Every record must be transcribed in its entirety, apart from the images, which are to be omitted.

Material for the task:
━━━━

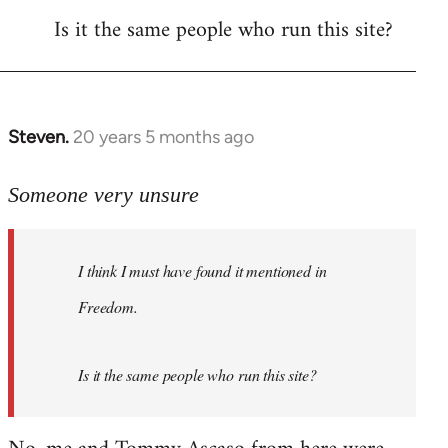
Is it the same people who run this site?
libcom.org
Steven.
20 years 5 months ago
In
reply
to
Someone very unsure
Welcome
by
I think I must have found it mentioned in
libcom.org
Freedom.
Is it the same people who run this site?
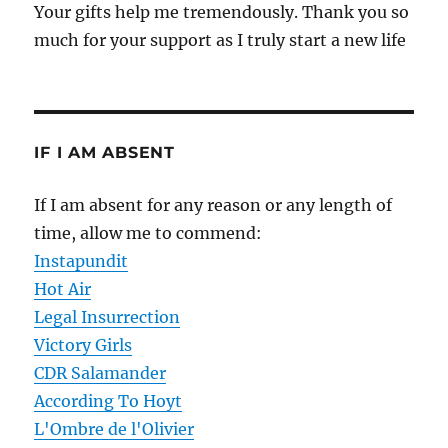
Your gifts help me tremendously. Thank you so
much for your support as I truly start a new life
IF I AM ABSENT
If I am absent for any reason or any length of
time, allow me to commend:
Instapundit
Hot Air
Legal Insurrection
Victory Girls
CDR Salamander
According To Hoyt
L'Ombre de l'Olivier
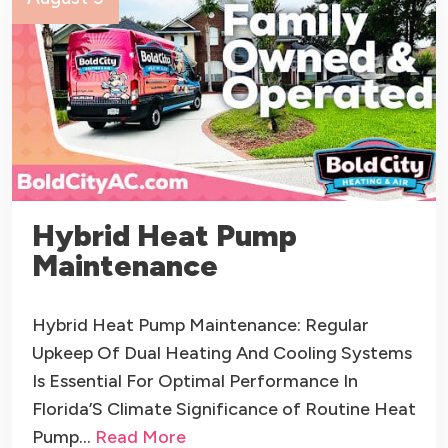
Hybrid Heat Pump
Maintenance
Hybrid Heat Pump Maintenance: Regular
Upkeep Of Dual Heating And Cooling Systems
Is Essential For Optimal Performance In
Florida’S Climate Significance of Routine Heat
Pump…
Read More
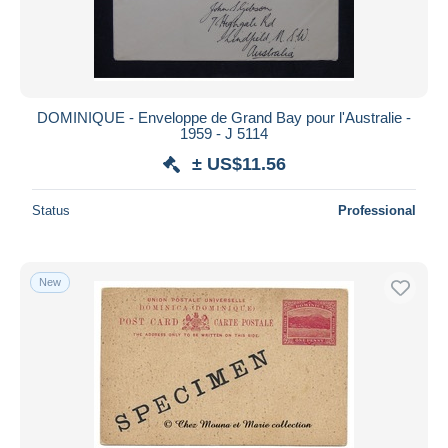
DOMINIQUE - Enveloppe de Grand Bay pour l'Australie -
1959 - J 5114
± US$11.56
Status
Professional
New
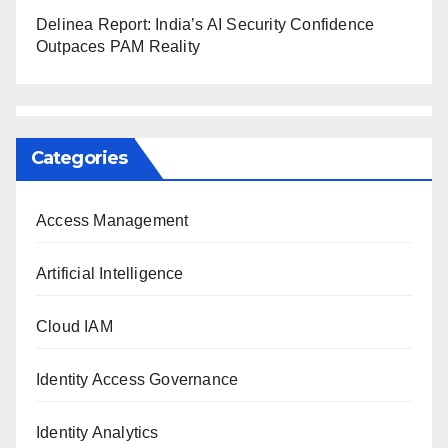
Delinea Report: India’s AI Security Confidence
Outpaces PAM Reality
Categories
Access Management
Artificial Intelligence
Cloud IAM
Identity Access Governance
Identity Analytics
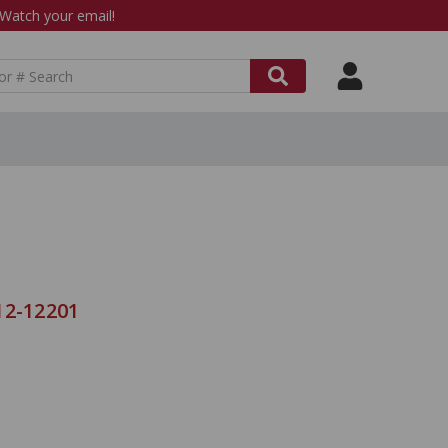
atch your email!
12-12201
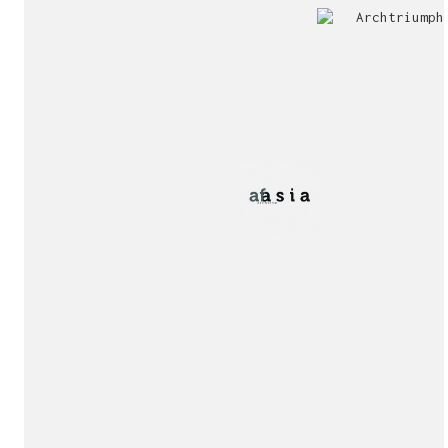
Jury
Exhibition!
invitation!
Publication!
Publication!
sukunfuku studio
cantabric architecture office based in Gijón, Asturia
Exhibition!
(Spain)
estudio de arquitectura cantábrica con sede en Gijón,
Asturias (España)
Say hello to us
info@sukunfuku.com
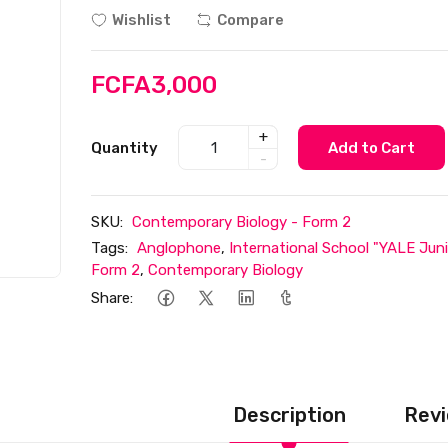
Wishlist
Compare
FCFA3,000
+
Quantity
Add to Cart
-
SKU:
Contemporary Biology - Form 2
Tags:
Anglophone
,
International School "YALE Juni
Form 2
,
Contemporary Biology
Share:
Description
Revi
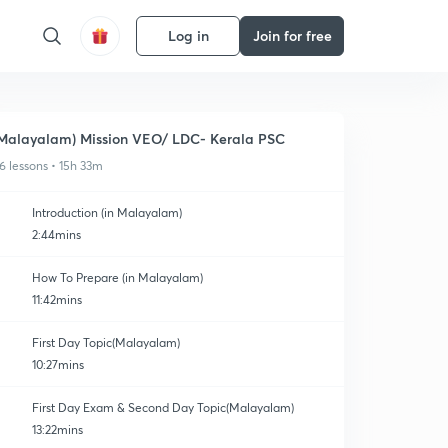
Log in
Join for free
Malayalam) Mission VEO/ LDC- Kerala PSC
6 lessons • 15h 33m
Introduction (in Malayalam)
2:44mins
How To Prepare (in Malayalam)
11:42mins
First Day Topic(Malayalam)
10:27mins
First Day Exam & Second Day Topic(Malayalam)
13:22mins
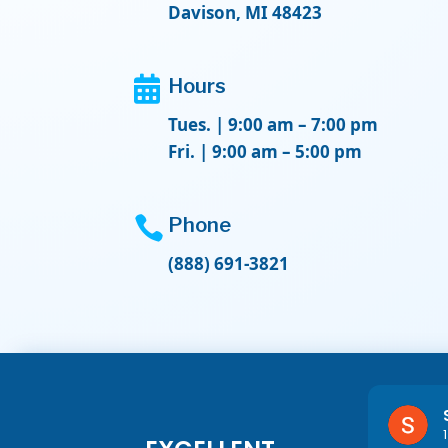
Davison, MI 48423

Hours
Tues. | 9:00 am – 7:00 pm
Fri. | 9:00 am – 5:00 pm

Phone
(888) 691-3821
Lexie Felton
1 year ago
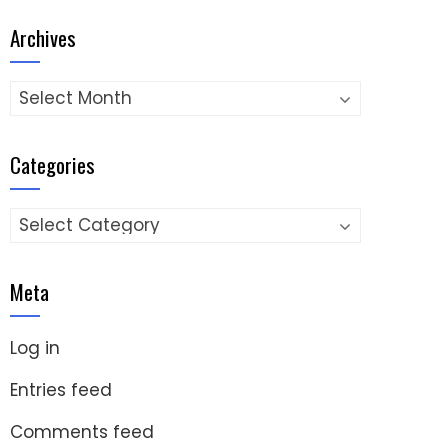
Archives
Archives
Categories
Categories
Meta
Log in
Entries feed
Comments feed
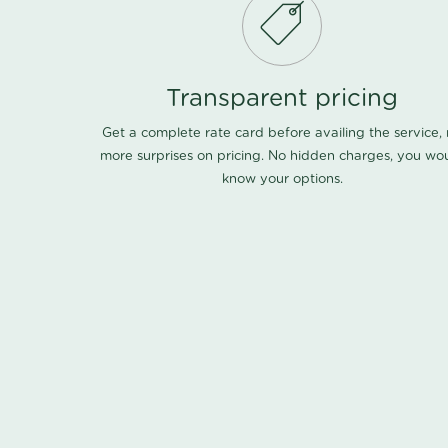
Transparent pricing
Get a complete rate card before availing the service,
more surprises on pricing. No hidden charges, you wo
know your options.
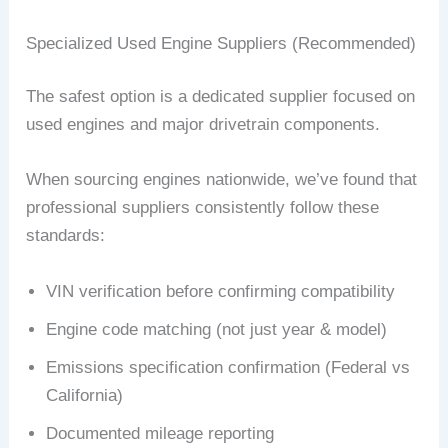
Specialized Used Engine Suppliers (Recommended)
The safest option is a dedicated supplier focused on
used engines and major drivetrain components.
When sourcing engines nationwide, we’ve found that
professional suppliers consistently follow these
standards:
VIN verification before confirming compatibility
Engine code matching (not just year & model)
Emissions specification confirmation (Federal vs
California)
Documented mileage reporting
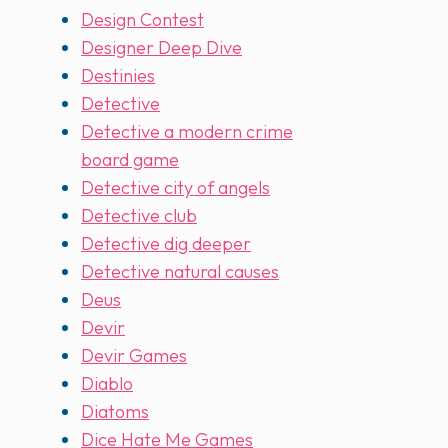
Design Contest
Designer Deep Dive
Destinies
Detective
Detective a modern crime
board game
Detective city of angels
Detective club
Detective dig deeper
Detective natural causes
Deus
Devir
Devir Games
Diablo
Diatoms
Dice Hate Me Games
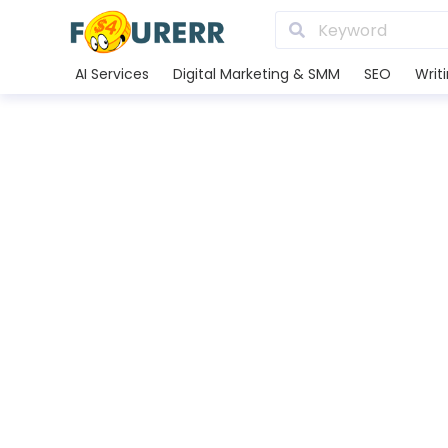
AI Services
Digital Marketing & SMM
SEO
Writ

━━━━

Result below:
Is it the same people who run this site?
libcom.org
Steven.
20 years 5 months ago
In
reply
to
Someone very unsure
Welcome
by
I think I must have found it mentioned in
libcom.org
Freedom.
Is it the same people who run this site?
Your gifts help me tremendously. Thank you so
much for your support as I truly start a new life
IF I AM ABSENT
If I am absent for any reason or any length of
time, allow me to commend:
Instapundit
Hot Air
Legal Insurrection
Victory Girls
CDR Salamander
According To Hoyt
L'Ombre de l'Olivier
Hybrid Heat Pump
Maintenance
Hybrid Heat Pump Maintenance: Regular
Upkeep Of Dual Heating And Cooling Systems
Is Essential For Optimal Performance In
Florida’S Climate Significance of Routine Heat
Pump…
Read More
DOMINIQUE - Enveloppe de Grand Bay pour l'Australie -
1959 - J 5114
± US$11.56
Status
Professional
New
Delinea Report: India’s AI Security Confidence
Outpaces PAM Reality
Categories
Access Management
Artificial Intelligence
Cloud IAM
Identity Access Governance
Identity Analytics
atch your email!
12-12201
Jury
Exhibition!
invitation!
Publication!
Publication!
sukunfuku studio
cantabric architecture office based in Gijón, Asturia
Exhibition!
(Spain)
estudio de arquitectura cantábrica con sede en Gijón,
Asturias (España)
Say hello to us
info@sukunfuku.com
Wishlist
Compare
FCFA3,000
+
Quantity
Add to Cart
-
SKU:
Contemporary Biology - Form 2
Tags:
Anglophone
,
International School "YALE Juni
Form 2
,
Contemporary Biology
Share:
Description
Revi
Log in
Join for free
Malayalam) Mission VEO/ LDC- Kerala PSC
6 lessons • 15h 33m
Introduction (in Malayalam)
2:44mins
How To Prepare (in Malayalam)
11:42mins
First Day Topic(Malayalam)
10:27mins
First Day Exam & Second Day Topic(Malayalam)
13:22mins
Davison, MI 48423

Hours
Tues. | 9:00 am – 7:00 pm
Fri. | 9:00 am – 5:00 pm

Phone
(888) 691-3821
Lexie Felton
1 year ago
Archives
Archives
Categories
Categories
Meta
Log in
Entries feed
Comments feed
Transparent pricing
Get a complete rate card before availing the service,
more surprises on pricing. No hidden charges, you wo
know your options.
Specialized Used Engine Suppliers (Recommended)
The safest option is a dedicated supplier focused on
used engines and major drivetrain components.
When sourcing engines nationwide, we’ve found that
professional suppliers consistently follow these
standards:
VIN verification before confirming compatibility
Engine code matching (not just year & model)
Emissions specification confirmation (Federal vs
California)
Documented mileage reporting
Design Contest
Designer Deep Dive
Destinies
Detective
Detective a modern crime
board game
Detective city of angels
Detective club
Detective dig deeper
Detective natural causes
Deus
Devir
Devir Games
Diablo
Diatoms
Dice Hate Me Games
AI Services
Digital Marketing & SMM
SEO
Writ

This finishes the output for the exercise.